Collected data
+===+

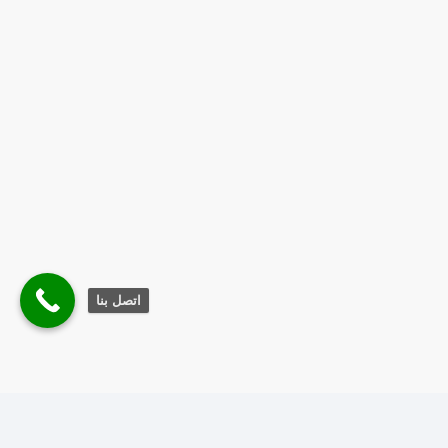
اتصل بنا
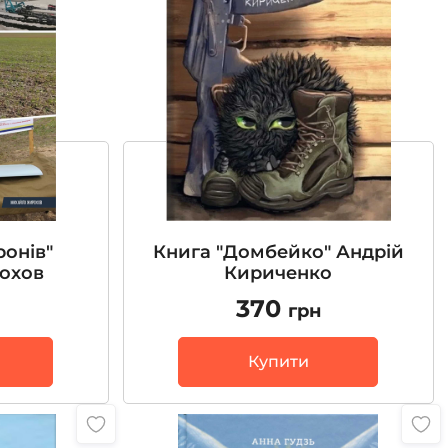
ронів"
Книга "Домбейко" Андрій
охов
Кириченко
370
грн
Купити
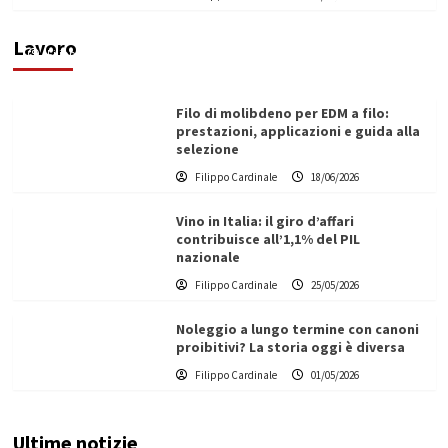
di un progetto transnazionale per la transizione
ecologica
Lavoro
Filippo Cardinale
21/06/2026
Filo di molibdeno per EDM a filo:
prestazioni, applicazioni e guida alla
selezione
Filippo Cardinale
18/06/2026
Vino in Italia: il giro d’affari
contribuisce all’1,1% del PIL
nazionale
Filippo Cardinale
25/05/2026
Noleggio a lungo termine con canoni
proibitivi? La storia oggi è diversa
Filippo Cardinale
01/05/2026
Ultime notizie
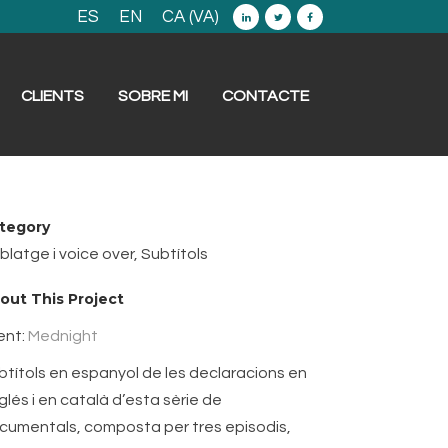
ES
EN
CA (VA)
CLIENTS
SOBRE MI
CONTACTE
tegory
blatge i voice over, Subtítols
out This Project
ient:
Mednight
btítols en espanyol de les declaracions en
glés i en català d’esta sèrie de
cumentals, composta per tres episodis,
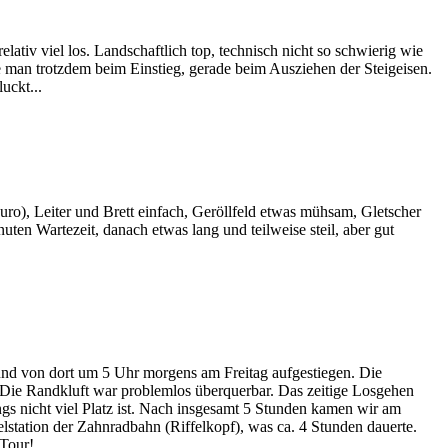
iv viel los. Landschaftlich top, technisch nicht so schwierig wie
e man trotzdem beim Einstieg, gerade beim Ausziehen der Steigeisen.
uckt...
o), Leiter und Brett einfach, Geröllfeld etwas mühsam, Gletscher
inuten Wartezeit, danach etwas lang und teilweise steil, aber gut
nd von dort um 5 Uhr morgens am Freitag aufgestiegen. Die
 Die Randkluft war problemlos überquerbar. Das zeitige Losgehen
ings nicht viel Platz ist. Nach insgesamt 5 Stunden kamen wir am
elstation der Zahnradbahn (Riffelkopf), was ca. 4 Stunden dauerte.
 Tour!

+===+

→ What you have to do: A faithful copy of all the lines above is needed, with the pictures omitted.

→ Expected answer:
اتصل بنا
ронів"
Книга "Домбейко" Андрій
охов
Кириченко
370
грн
Купити
di un progetto transnazionale per la transizione
ecologica
Lavoro
Filippo Cardinale
21/06/2026
Filo di molibdeno per EDM a filo:
prestazioni, applicazioni e guida alla
selezione
Filippo Cardinale
18/06/2026
Vino in Italia: il giro d’affari
contribuisce all’1,1% del PIL
nazionale
Filippo Cardinale
25/05/2026
Noleggio a lungo termine con canoni
proibitivi? La storia oggi è diversa
Filippo Cardinale
01/05/2026
Ultime notizie
ES
EN
CA (VA)
CLIENTS
SOBRE MI
CONTACTE
tegory
blatge i voice over, Subtítols
out This Project
ient:
Mednight
btítols en espanyol de les declaracions en
glés i en català d’esta sèrie de
cumentals, composta per tres episodis,
iv viel los. Landschaftlich top, technisch nicht so schwierig wie
e man trotzdem beim Einstieg, gerade beim Ausziehen der Steigeisen.
uckt...
o), Leiter und Brett einfach, Geröllfeld etwas mühsam, Gletscher
inuten Wartezeit, danach etwas lang und teilweise steil, aber gut
nd von dort um 5 Uhr morgens am Freitag aufgestiegen. Die
 Die Randkluft war problemlos überquerbar. Das zeitige Losgehen
ings nicht viel Platz ist. Nach insgesamt 5 Stunden kamen wir am
elstation der Zahnradbahn (Riffelkopf), was ca. 4 Stunden dauerte.
 Tour!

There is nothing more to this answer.